Nella presente cronaca dell’anno 1748 ho riferito come avevo ottenuto da Benedetto XIV il privilegio di unire in perpetuo alla mensa arcivescovile, per diritto enfiteutico, la chiesa di Santa Giuliana a cui è unito il beneficio di San Sisto a Francavilla, con la riserva di un annuo canone di 80 scudi annui a favore di Olimpio Milani, rettore di quel beneficio e ai suoi successori. Proprio quest’anno è morto Olimpio Milani e pertanto il beneficio si è reso vacante. L’ho assegnato a mio fratello Pietro Antonio Borgia, il quale già da sei anni gratuitamente prestava servizio come canonico coadiutore nella basilica di San Giovanni in Laterano; ha potuto ottenere il suddetto beneficio a titolo di risarcimento delle spese che era costretto a subire per la coadiutoria.
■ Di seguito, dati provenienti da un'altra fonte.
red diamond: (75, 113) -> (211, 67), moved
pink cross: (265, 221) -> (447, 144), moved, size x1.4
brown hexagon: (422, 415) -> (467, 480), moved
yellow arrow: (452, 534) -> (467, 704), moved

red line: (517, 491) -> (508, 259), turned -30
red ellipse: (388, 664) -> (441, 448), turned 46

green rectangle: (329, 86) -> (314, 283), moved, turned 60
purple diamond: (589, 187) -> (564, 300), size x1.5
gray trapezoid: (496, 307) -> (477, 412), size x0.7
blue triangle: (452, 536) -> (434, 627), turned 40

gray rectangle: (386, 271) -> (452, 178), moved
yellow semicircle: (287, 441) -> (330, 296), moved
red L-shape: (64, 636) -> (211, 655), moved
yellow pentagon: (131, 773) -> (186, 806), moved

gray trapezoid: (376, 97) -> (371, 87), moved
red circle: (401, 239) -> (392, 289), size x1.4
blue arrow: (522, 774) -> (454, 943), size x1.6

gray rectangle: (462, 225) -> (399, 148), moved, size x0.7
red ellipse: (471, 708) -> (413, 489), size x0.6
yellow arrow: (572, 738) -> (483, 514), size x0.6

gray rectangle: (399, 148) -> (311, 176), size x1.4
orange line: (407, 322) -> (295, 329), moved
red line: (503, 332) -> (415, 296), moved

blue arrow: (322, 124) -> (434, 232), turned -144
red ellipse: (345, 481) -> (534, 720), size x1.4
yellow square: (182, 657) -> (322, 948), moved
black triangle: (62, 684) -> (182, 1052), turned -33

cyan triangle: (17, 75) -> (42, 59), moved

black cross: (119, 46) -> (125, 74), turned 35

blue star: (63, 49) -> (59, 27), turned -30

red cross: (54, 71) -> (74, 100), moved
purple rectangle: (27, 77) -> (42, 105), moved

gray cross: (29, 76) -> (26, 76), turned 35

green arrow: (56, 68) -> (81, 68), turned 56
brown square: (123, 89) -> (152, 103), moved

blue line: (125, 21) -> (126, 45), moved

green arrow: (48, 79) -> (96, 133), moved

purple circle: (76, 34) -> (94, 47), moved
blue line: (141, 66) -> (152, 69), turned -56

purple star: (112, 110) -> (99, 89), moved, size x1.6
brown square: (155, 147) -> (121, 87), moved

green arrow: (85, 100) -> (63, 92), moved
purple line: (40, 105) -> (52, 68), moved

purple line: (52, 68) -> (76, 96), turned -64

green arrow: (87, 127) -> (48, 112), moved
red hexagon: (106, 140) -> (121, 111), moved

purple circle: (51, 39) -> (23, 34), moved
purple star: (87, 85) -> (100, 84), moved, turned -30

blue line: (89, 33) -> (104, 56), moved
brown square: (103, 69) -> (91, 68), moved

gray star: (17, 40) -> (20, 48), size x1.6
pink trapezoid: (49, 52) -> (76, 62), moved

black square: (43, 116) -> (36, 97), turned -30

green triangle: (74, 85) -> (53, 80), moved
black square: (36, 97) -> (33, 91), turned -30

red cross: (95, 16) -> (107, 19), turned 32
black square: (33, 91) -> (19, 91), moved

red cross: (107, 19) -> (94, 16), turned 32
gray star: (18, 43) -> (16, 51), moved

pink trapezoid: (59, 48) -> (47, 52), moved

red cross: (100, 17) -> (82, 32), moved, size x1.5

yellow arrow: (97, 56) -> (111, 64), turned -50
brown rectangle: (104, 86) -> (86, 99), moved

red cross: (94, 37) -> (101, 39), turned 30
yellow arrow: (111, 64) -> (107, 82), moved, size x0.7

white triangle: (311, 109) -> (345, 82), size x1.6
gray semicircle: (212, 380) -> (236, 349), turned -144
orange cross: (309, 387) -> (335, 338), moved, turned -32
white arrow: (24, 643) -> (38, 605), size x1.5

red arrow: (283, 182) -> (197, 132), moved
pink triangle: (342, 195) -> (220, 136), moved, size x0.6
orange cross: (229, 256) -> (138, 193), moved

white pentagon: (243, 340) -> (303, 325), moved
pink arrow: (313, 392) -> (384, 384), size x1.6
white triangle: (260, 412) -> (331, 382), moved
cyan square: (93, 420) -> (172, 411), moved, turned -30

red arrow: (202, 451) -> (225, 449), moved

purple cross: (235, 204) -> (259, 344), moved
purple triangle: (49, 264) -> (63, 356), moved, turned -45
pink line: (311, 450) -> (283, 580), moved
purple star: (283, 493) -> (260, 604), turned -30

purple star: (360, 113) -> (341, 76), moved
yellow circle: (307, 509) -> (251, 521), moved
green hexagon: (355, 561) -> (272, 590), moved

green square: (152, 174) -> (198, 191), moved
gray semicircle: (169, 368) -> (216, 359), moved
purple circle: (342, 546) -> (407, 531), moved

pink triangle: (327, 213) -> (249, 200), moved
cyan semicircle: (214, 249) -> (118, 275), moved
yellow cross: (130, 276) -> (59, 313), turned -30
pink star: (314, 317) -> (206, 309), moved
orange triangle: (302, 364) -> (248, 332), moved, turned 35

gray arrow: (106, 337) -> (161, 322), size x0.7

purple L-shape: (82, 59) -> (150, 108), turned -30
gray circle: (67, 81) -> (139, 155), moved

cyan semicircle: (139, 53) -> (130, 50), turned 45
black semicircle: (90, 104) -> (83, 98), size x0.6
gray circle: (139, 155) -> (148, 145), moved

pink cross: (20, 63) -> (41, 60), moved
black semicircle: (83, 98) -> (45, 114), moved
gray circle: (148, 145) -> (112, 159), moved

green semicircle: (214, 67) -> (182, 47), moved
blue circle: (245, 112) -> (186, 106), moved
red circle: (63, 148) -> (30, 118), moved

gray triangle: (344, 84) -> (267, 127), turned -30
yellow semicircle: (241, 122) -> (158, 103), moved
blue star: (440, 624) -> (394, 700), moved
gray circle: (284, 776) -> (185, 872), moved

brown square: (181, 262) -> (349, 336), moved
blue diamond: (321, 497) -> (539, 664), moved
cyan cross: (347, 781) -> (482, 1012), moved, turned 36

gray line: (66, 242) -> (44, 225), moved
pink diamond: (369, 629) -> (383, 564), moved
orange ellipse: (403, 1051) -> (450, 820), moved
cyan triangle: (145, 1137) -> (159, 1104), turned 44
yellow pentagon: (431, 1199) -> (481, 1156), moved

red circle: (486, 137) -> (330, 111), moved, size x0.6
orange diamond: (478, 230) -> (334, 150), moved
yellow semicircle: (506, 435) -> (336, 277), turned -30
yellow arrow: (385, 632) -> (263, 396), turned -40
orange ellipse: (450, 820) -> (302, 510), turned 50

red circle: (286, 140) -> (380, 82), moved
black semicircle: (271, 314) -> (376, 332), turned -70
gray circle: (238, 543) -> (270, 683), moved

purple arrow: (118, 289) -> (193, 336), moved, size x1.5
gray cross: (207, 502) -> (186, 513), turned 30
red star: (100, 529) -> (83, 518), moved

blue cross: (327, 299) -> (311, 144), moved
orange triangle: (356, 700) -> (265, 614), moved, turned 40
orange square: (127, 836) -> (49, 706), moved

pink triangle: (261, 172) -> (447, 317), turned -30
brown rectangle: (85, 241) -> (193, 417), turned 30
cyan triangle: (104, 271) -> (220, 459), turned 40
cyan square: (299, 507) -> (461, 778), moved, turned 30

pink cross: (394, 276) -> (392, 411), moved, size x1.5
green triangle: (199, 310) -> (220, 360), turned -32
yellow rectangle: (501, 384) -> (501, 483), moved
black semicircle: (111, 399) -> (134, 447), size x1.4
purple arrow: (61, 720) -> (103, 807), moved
Ciò è accaduto durante il mese di giugno, con la riserva tuttavia di scudi ventiquattro annui a favore di un certo Palatini. Il giorno 11 luglio mio fratello prese possesso del beneficio.
1754.16 Rottura della celebre campana detta La Viola nella torre della chiesa metropolitana – Incarico di comandante assegnato al nipote dell’arcivescovo Giovanni Paolo Borgia.
Purtroppo il 12 agosto la seconda campana della torre della metropolitana, che la gente chiama “La Viola”, mentre a mezzogiorno suonava a distesa, per annunciare l’imminente festa dell’assunzione della beata Vergine Maria in cielo, subì una grave fessura di cui ci si accorse immediatamente del sopraggiunto suono rauco, mentre, invece, normalmente, era dolce e piacevole più di tutte le altre campane, celebre e migliore in confronto a tutti gli altri suoni, non solo della città, ma anche di quelle della provincia. Questo fatto provocò in me e in tutti gli addetti alla fabbriceria una grave sollecitudine per la rifusione della campana il cui peso era di circa 7.000 libbre di bronzo. Il fatto ci tenne occupati per tutto l’anno, e la rifusione fu rimandata all’anno successivo. Esaminando attentamente la fessura provocatasi sulla campana, ci accorgemmo che essa non era stata sospesa rettamente e che il castello di legno presentava alcuni difetti. Si rafforzò quindi la muratura della torre. Allora si sono corretti tutti i difetti scoperti.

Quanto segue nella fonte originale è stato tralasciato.